Em princípio, é fácil organizar um tributo a Billie Holiday. É só recrutar um maestro consagrado que escreva arranjos pomposos e chamar uma orquestra de renome para executar as canções de maneira reverente. Mas esse estratagema, tão comum em projetos revisionistas como os da cantora e pianista canadense Diana Krall, é uma traição aos princípios musicais de Lady Day. Billie foi uma grande revolucionária de seu tempo: não só criou o canto moderno, mas também foi a primeira a ressaltar a importância do saxofone tenor no jazz. Mais do que uma parceria, as canções que gravou com o saxofonista Lester Young são uma simbiose da parte vocal com a instrumental. “Nunca quis imitá-la, mas sim adaptar seu sentimento e sua musicalidade para o século XXI”, teoriza Cassandra. Em seus álbuns anteriores, a cantora nascida no Mississippi verteu composições de Neil Young, U2 e até Monkees para o mundo do jazz. Em Coming Forth by Day, ela levou o universo jazzístico de Billie Holiday para o rock. Cassandra cercou-se de músicos dos Bad Seeds (banda de apoio do roqueiro australiano Nick Cave) e dos Yeah Yeah Yeahs (o guitarrista Nick Zinner, um expert na arte dos ruídos), além do veterano T-Bo­ne Burnett e do arranjador Van Dyke Parks. Os efeitos mais perceptíveis dessa mutação estão em Strange Fruit, hino antirracismo de 1939. Vinte anos atrás, Cassandra gravou uma versão em que se destacavam o contrabaixo e um ruidoso solo de trompete. A atual possui um arranjo repleto de efeitos, que acentua a barbaridade descrita na letra sobre o assassinato e enforcamento de jovens negros.
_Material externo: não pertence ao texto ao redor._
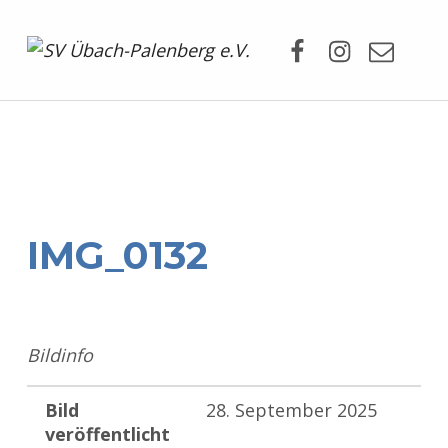
Facebook
Instagram
Mail
SV Übach-Palenberg e.V.
DEIN SCHWIMMVEREIN.
IMG_0132
Bildinfo
Bild
28. September 2025
veröffentlicht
A biografia de Billie é um prato cheio de tragédias: miséria, estupros, abusos por parte da mãe, dos líderes das bandas nas quais era vocalista e dos maridos desonestos e infiéis. Enamorou-se da bebida e da heroína, que acabaram por matá-la em 17 de julho de 1959, aos 44 anos. Fã de rock e de rap, José James apaixonou-se cedo pela voz de Billie. “Adolescentes fazem drama por qualquer coisa, e a voz dela foi o meu refúgio durante esses períodos de tristeza”, diz. Conhecido por mesclar o jazz com o rap e a soul music, James optou por uma formação ortodoxa para Yesterday I Had the Blues: o pianista Jason Moran, o baixista John Patitucci e o baterista Eric Harland o acompanham nas nove faixas do tributo. O clima do álbum, porém, é vanguardista. Entre as liberdades tomadas estão um God Bless the Child com instrumentos elétricos e, novamente, Stran­ge Fruit. Aqui, James sobrepõe várias vozes, dando a impressão de que não apenas ele, mas diversas almas lamentam os “corpos negros que balançam à brisa do Sul”. Cassandra Wilson e José James são dois intérpretes que, a exemplo de Billie, não têm paciência com a banalidade. “A melhor lição que ela e o jazz nos deram foi seguir sempre em frente, numa constante evolução”, encerra Cassandra.